**WHAT THE TASK REQUIRES**
In the data, find the word "space" and copy out every line that has it.

**SOURCE RECORDS**

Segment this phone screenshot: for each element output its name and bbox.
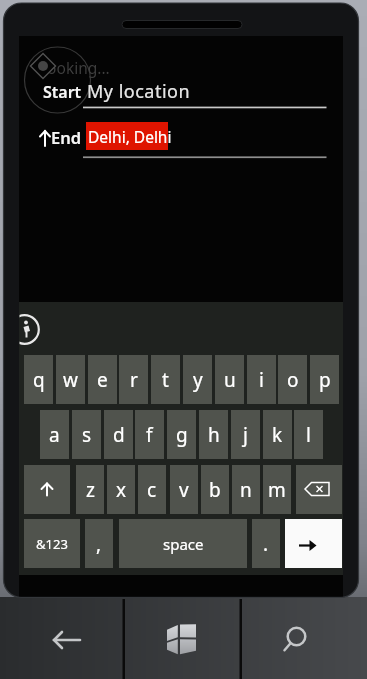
staticText: l — [306, 422, 311, 448]
button[interactable] — [243, 600, 357, 679]
button[interactable]: &123 — [24, 519, 80, 568]
staticText: o — [287, 367, 299, 393]
button[interactable]: r — [119, 355, 148, 404]
button[interactable]: h — [199, 410, 228, 459]
button[interactable] — [24, 465, 70, 514]
staticText: End — [51, 126, 82, 148]
button[interactable] — [86, 122, 168, 150]
staticText: p — [319, 367, 331, 393]
button[interactable]: c — [138, 465, 166, 514]
button[interactable] — [126, 600, 238, 679]
staticText: Looking... — [39, 57, 110, 78]
staticText: space — [163, 534, 204, 554]
staticText: &123 — [36, 535, 68, 553]
button[interactable]: k — [263, 410, 292, 459]
staticText: t — [162, 367, 169, 393]
button[interactable]: j — [231, 410, 260, 459]
staticText: c — [147, 477, 157, 503]
staticText: , — [96, 531, 102, 557]
staticText: f — [146, 422, 153, 448]
staticText: e — [97, 367, 108, 393]
button[interactable]: y — [183, 355, 212, 404]
staticText: My location — [87, 79, 191, 104]
button[interactable]: m — [263, 465, 291, 514]
staticText: . — [263, 531, 269, 557]
staticText: q — [33, 367, 45, 393]
button[interactable]: z — [76, 465, 104, 514]
button[interactable]: d — [104, 410, 133, 459]
button[interactable]: l — [294, 410, 323, 459]
staticText: j — [243, 422, 248, 448]
button[interactable]: x — [107, 465, 135, 514]
button[interactable]: o — [278, 355, 307, 404]
button[interactable] — [285, 519, 342, 568]
button[interactable] — [296, 465, 342, 514]
button[interactable]: space — [119, 519, 247, 568]
staticText: d — [113, 422, 125, 448]
button[interactable] — [83, 120, 326, 159]
button[interactable]: i — [247, 355, 276, 404]
button[interactable] — [19, 315, 40, 344]
button[interactable]: e — [88, 355, 117, 404]
button[interactable]: s — [72, 410, 101, 459]
button[interactable]: w — [56, 355, 85, 404]
button[interactable]: . — [252, 519, 280, 568]
staticText: w — [63, 367, 78, 393]
button[interactable]: v — [170, 465, 198, 514]
staticText: Delhi, Delhi — [88, 126, 172, 147]
button[interactable]: u — [215, 355, 244, 404]
button[interactable]: f — [135, 410, 164, 459]
button[interactable]: n — [232, 465, 260, 514]
button[interactable]: b — [201, 465, 229, 514]
staticText: g — [176, 422, 188, 448]
staticText: v — [179, 477, 189, 503]
staticText: a — [49, 422, 60, 448]
staticText: x — [116, 477, 127, 503]
button[interactable]: t — [151, 355, 180, 404]
button[interactable]: p — [310, 355, 339, 404]
button[interactable] — [83, 76, 326, 109]
staticText: b — [209, 477, 221, 503]
button[interactable]: q — [24, 355, 53, 404]
staticText: k — [272, 422, 283, 448]
staticText: u — [224, 367, 236, 393]
staticText: Start — [43, 81, 82, 103]
staticText: s — [82, 422, 92, 448]
staticText: h — [208, 422, 220, 448]
button[interactable]: g — [167, 410, 196, 459]
staticText: r — [130, 367, 138, 393]
button[interactable] — [4, 600, 122, 679]
staticText: y — [193, 367, 203, 393]
button[interactable]: a — [40, 410, 69, 459]
staticText: i — [259, 367, 264, 393]
staticText: m — [268, 477, 286, 503]
staticText: z — [86, 477, 95, 503]
staticText: n — [240, 477, 252, 503]
button[interactable]: , — [85, 519, 113, 568]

**OUTPUT**
staticText: space — [163, 534, 204, 554]
button[interactable]: space — [119, 519, 247, 568]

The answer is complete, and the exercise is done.